Stored data: Begin

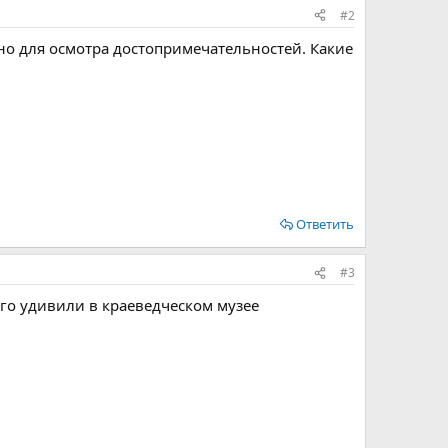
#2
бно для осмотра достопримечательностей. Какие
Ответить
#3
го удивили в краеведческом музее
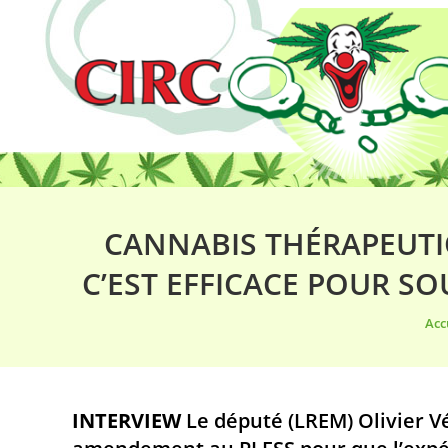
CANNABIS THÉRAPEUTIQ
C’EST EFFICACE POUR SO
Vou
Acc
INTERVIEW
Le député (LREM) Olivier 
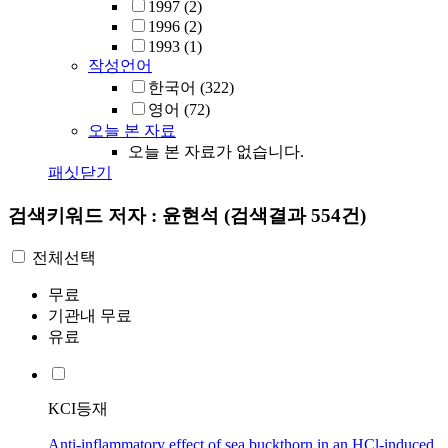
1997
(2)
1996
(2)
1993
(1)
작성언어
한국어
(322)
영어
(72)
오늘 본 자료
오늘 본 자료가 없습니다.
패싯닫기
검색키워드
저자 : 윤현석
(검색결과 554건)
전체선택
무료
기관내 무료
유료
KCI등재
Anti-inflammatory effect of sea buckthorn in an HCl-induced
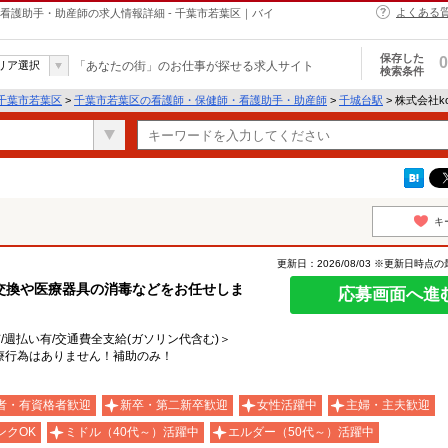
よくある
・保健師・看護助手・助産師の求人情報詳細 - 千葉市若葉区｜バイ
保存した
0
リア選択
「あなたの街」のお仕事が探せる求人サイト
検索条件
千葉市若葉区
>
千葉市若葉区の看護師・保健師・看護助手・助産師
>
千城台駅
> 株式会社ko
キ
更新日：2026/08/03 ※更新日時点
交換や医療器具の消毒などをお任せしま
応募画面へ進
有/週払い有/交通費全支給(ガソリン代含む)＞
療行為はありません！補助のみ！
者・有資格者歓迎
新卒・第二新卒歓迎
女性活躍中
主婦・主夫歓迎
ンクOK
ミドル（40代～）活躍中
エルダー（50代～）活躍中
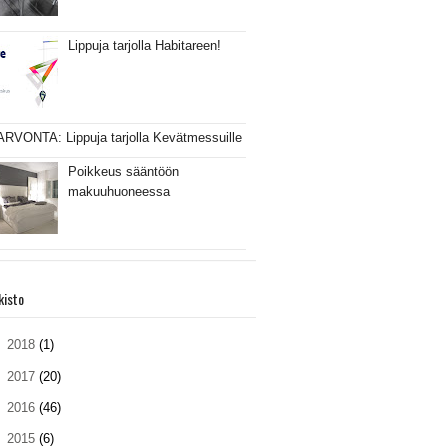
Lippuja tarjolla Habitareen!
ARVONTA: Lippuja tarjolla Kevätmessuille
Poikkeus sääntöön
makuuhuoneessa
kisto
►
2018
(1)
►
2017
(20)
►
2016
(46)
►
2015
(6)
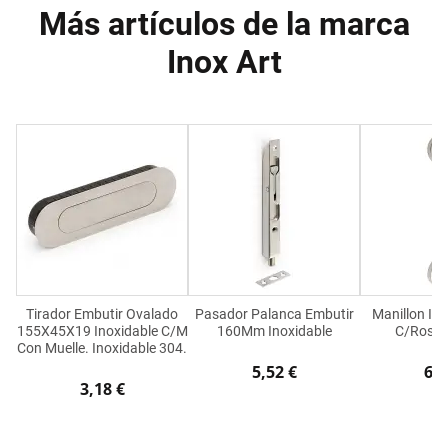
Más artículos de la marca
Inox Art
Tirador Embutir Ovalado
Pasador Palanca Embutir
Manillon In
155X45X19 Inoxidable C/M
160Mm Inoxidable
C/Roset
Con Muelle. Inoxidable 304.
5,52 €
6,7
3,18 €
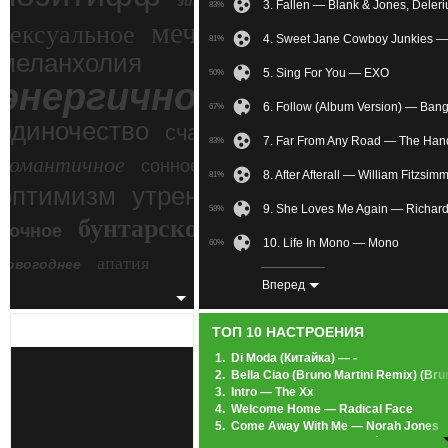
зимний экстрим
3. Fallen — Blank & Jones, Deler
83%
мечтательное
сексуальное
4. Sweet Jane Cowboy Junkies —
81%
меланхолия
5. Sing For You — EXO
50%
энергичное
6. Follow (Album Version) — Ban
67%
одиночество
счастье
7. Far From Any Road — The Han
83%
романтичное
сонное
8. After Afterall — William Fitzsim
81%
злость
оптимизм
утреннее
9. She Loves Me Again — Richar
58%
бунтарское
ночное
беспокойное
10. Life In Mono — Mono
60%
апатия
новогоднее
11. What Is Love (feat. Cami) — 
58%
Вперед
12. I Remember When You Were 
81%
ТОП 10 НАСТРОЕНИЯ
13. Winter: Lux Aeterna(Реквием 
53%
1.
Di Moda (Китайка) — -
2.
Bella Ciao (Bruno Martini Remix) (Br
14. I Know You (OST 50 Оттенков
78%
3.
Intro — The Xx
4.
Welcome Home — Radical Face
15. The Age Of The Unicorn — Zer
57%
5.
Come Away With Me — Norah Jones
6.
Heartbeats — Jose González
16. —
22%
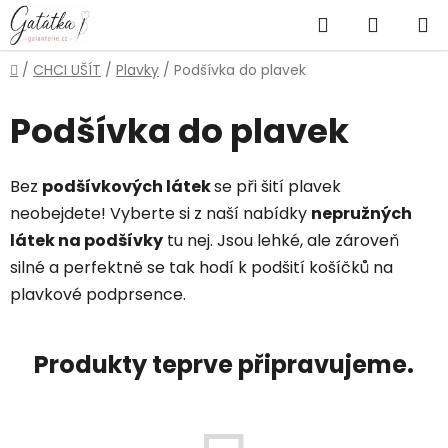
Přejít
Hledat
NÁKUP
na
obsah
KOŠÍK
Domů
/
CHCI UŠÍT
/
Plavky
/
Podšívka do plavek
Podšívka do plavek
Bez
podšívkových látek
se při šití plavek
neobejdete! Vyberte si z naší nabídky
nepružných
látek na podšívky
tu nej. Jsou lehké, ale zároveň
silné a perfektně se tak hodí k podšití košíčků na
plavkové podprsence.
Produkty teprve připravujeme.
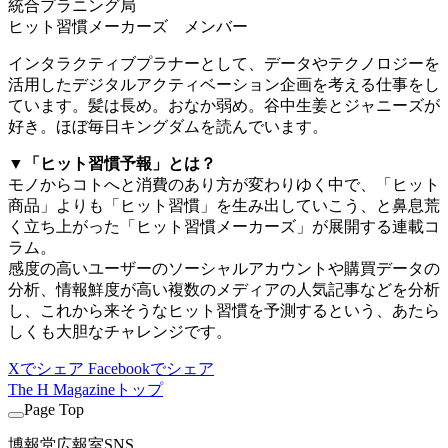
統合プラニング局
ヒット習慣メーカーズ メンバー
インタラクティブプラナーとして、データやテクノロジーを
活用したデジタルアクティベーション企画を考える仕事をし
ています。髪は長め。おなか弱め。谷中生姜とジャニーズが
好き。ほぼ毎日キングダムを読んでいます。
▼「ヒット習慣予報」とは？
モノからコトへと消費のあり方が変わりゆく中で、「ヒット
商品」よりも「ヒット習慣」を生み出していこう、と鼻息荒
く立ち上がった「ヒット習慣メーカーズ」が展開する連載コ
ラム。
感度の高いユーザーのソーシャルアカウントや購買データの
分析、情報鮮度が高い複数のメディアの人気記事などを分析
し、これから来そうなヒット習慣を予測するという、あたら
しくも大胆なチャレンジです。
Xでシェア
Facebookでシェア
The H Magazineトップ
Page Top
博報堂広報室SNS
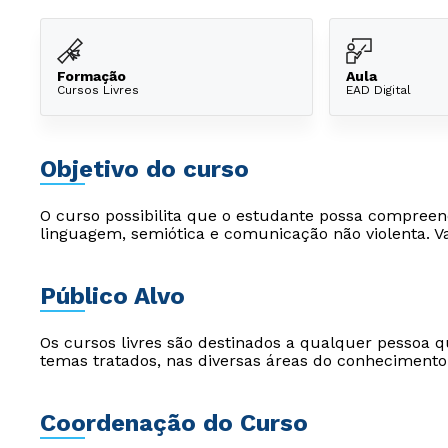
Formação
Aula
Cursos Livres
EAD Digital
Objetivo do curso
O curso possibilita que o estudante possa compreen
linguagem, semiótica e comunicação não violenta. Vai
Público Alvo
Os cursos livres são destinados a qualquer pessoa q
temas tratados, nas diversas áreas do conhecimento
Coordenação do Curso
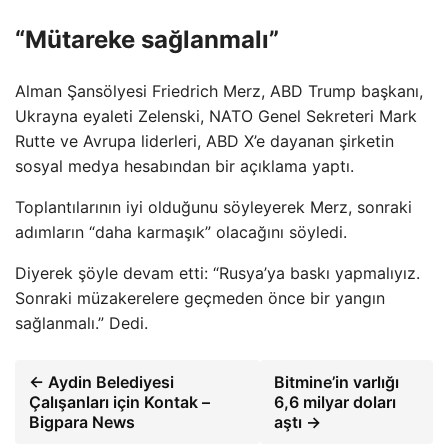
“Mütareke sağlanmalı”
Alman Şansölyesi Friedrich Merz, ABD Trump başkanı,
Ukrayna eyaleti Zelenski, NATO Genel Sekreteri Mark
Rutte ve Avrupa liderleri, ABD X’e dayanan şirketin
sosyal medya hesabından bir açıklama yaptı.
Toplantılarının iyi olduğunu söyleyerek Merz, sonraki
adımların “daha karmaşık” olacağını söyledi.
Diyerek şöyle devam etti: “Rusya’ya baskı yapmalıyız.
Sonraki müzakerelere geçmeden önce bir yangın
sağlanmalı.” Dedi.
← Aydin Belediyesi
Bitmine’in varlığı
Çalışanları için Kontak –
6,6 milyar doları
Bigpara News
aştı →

Stored data: End

__Exercise details__
Return all the material exactly, pictures excluded.

__Task result__
#2
бно для осмотра достопримечательностей. Какие
Ответить
#3
го удивили в краеведческом музее
CANNABIS THÉRAPEUTIQ
C’EST EFFICACE POUR SO
Vou
Acc
INTERVIEW
Le député (LREM) Olivier 
1997
(2)
1996
(2)
1993
(1)
작성언어
한국어
(322)
영어
(72)
오늘 본 자료
오늘 본 자료가 없습니다.
패싯닫기
검색키워드
저자 : 윤현석
(검색결과 554건)
전체선택
무료
기관내 무료
유료
KCI등재
Anti-inflammatory effect of sea buckthorn in an HCl-induced
よくある
・保健師・看護助手・助産師の求人情報詳細 - 千葉市若葉区｜バイ
保存した
0
リア選択
「あなたの街」のお仕事が探せる求人サイト
検索条件
千葉市若葉区
>
千葉市若葉区の看護師・保健師・看護助手・助産師
>
千城台駅
> 株式会社ko
キ
更新日：2026/08/03 ※更新日時点
交換や医療器具の消毒などをお任せしま
応募画面へ進
有/週払い有/交通費全支給(ガソリン代含む)＞
療行為はありません！補助のみ！
者・有資格者歓迎
新卒・第二新卒歓迎
女性活躍中
主婦・主夫歓迎
ンクOK
ミドル（40代～）活躍中
エルダー（50代～）活躍中
Lippuja tarjolla Habitareen!
ARVONTA: Lippuja tarjolla Kevätmessuille
Poikkeus sääntöön
makuuhuoneessa
kisto
►
2018
(1)
►
2017
(20)
►
2016
(46)
►
2015
(6)
Más artículos de la marca
Inox Art
Tirador Embutir Ovalado
Pasador Palanca Embutir
Manillon In
155X45X19 Inoxidable C/M
160Mm Inoxidable
C/Roset
Con Muelle. Inoxidable 304.
5,52 €
6,7
3,18 €
зимний экстрим
3. Fallen — Blank & Jones, Deler
83%
мечтательное
сексуальное
4. Sweet Jane Cowboy Junkies —
81%
меланхолия
5. Sing For You — EXO
50%
энергичное
6. Follow (Album Version) — Ban
67%
одиночество
счастье
7. Far From Any Road — The Han
83%
романтичное
сонное
8. After Afterall — William Fitzsim
81%
злость
оптимизм
утреннее
9. She Loves Me Again — Richar
58%
бунтарское
ночное
беспокойное
10. Life In Mono — Mono
60%
апатия
новогоднее
11. What Is Love (feat. Cami) — 
58%
Вперед
12. I Remember When You Were 
81%
ТОП 10 НАСТРОЕНИЯ
13. Winter: Lux Aeterna(Реквием 
53%
1.
Di Moda (Китайка) — -
2.
Bella Ciao (Bruno Martini Remix) (Br
14. I Know You (OST 50 Оттенков
78%
3.
Intro — The Xx
4.
Welcome Home — Radical Face
15. The Age Of The Unicorn — Zer
57%
5.
Come Away With Me — Norah Jones
6.
Heartbeats — Jose González
16. —
22%
Přejít
Hledat
NÁKUP
na
obsah
KOŠÍK
Domů
/
CHCI UŠÍT
/
Plavky
/
Podšívka do plavek
Podšívka do plavek
Bez
podšívkových látek
se při šití plavek
neobejdete! Vyberte si z naší nabídky
nepružných
látek na podšívky
tu nej. Jsou lehké, ale zároveň
silné a perfektně se tak hodí k podšití košíčků na
plavkové podprsence.
Produkty teprve připravujeme.
統合プラニング局
ヒット習慣メーカーズ メンバー
インタラクティブプラナーとして、データやテクノロジーを
活用したデジタルアクティベーション企画を考える仕事をし
ています。髪は長め。おなか弱め。谷中生姜とジャニーズが
好き。ほぼ毎日キングダムを読んでいます。
▼「ヒット習慣予報」とは？
モノからコトへと消費のあり方が変わりゆく中で、「ヒット
商品」よりも「ヒット習慣」を生み出していこう、と鼻息荒
く立ち上がった「ヒット習慣メーカーズ」が展開する連載コ
ラム。
感度の高いユーザーのソーシャルアカウントや購買データの
分析、情報鮮度が高い複数のメディアの人気記事などを分析
し、これから来そうなヒット習慣を予測するという、あたら
しくも大胆なチャレンジです。
Xでシェア
Facebookでシェア
The H Magazineトップ
Page Top
博報堂広報室SNS
Formação
Aula
Cursos Livres
EAD Digital
Objetivo do curso
O curso possibilita que o estudante possa compreen
linguagem, semiótica e comunicação não violenta. Vai
Público Alvo
Os cursos livres são destinados a qualquer pessoa q
temas tratados, nas diversas áreas do conhecimento
Coordenação do Curso
“Mütareke sağlanmalı”
Alman Şansölyesi Friedrich Merz, ABD Trump başkanı,
Ukrayna eyaleti Zelenski, NATO Genel Sekreteri Mark
Rutte ve Avrupa liderleri, ABD X’e dayanan şirketin
sosyal medya hesabından bir açıklama yaptı.
Toplantılarının iyi olduğunu söyleyerek Merz, sonraki
adımların “daha karmaşık” olacağını söyledi.
Diyerek şöyle devam etti: “Rusya’ya baskı yapmalıyız.
Sonraki müzakerelere geçmeden önce bir yangın
sağlanmalı.” Dedi.
← Aydin Belediyesi
Bitmine’in varlığı
Çalışanları için Kontak –
6,6 milyar doları
Bigpara News
aştı →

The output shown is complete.